Search code examples
rdatetimeposixct

Parse ISO 8601 date-time in format YYYY-MM-DDTHH-MM-SSZ


I have a large dataframe with time stamps that look like this:

"2019-05-15T01:42:15.072Z"

It resembles a ISO 8601 combined date and time representation.

How can I parse this string into a real date-time format?

The characters (T and Z) inside the data seems to make it difficult.


Solution

  • You can simply parse the timestamp by specifying the format in as.POSIXct (or strptime)

    as.POSIXct("2019-05-15T01:42:15.072Z", format = "%Y-%m-%dT%H:%M:%OSZ", tz = "UTC")
    #[1] "2019-05-15 01:42:15 UTC"
    

    Explanation:

    %Y, %m and %d denote the year (with century), month and day; %H, %M and %OS denote the hours, minutes and seconds (including milliseconds). The T and Z are simply added to the format string, because

    Any character in the format string not part of a conversion specification is interpreted literally

    See ?strptime for the different conversion specifications.

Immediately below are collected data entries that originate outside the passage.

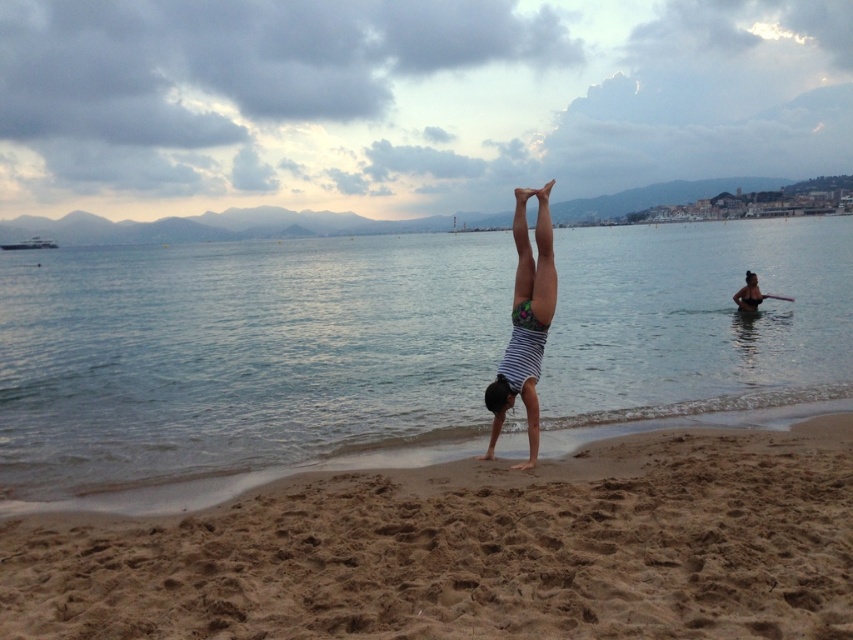 Which is behind, point (53, 284) or point (436, 465)?

Positioned behind is point (53, 284).

Which of these two, clear blue water at center or brown sandy beach at center, stands shorter?

Standing shorter between the two is brown sandy beach at center.

Who is more distant from viewer, (259, 266) or (325, 636)?

The point (259, 266) is more distant.

Where is `clear blue water at center`? The image size is (853, 640). clear blue water at center is located at coordinates (242, 358).

Which is in front, point (222, 618) or point (508, 376)?

Point (222, 618)

Which of these two, brown sandy beach at center or striped fabric person at center, stands shorter?

With less height is brown sandy beach at center.

I want to click on brown sandy beach at center, so click(473, 550).

Does clear blue water at center have a greater height compared to striped fabric person at center?

Yes, clear blue water at center is taller than striped fabric person at center.

Does clear blue water at center have a larger size compared to striped fabric person at center?

Correct, clear blue water at center is larger in size than striped fabric person at center.

Does point (165, 346) come in front of point (515, 349)?

No, (165, 346) is further to viewer.

Find the location of `clear blue water at center`. clear blue water at center is located at coordinates (242, 358).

    A comment on timezones

    As the Z denotes UTC times, we have manually added tz = "UTC" to as.POSIXct (as pointed out by @BennyJobigan). If you wanted the timestamp to be converted to your local (target) timezone, you can do

    # In timezone of target, i.e. convert from UTC to local
    lubridate::with_tz(
        as.POSIXct("2019-05-15T01:42:15.072Z", format = "%Y-%m-%dT%H:%M:%OSZ", tz = "UTC"),
        tz = Sys.timezone())
    # [1] "2019-05-15 11:42:15 AEST"
    

    (Obviously the output depends on your local timezone and might be different from what I get.)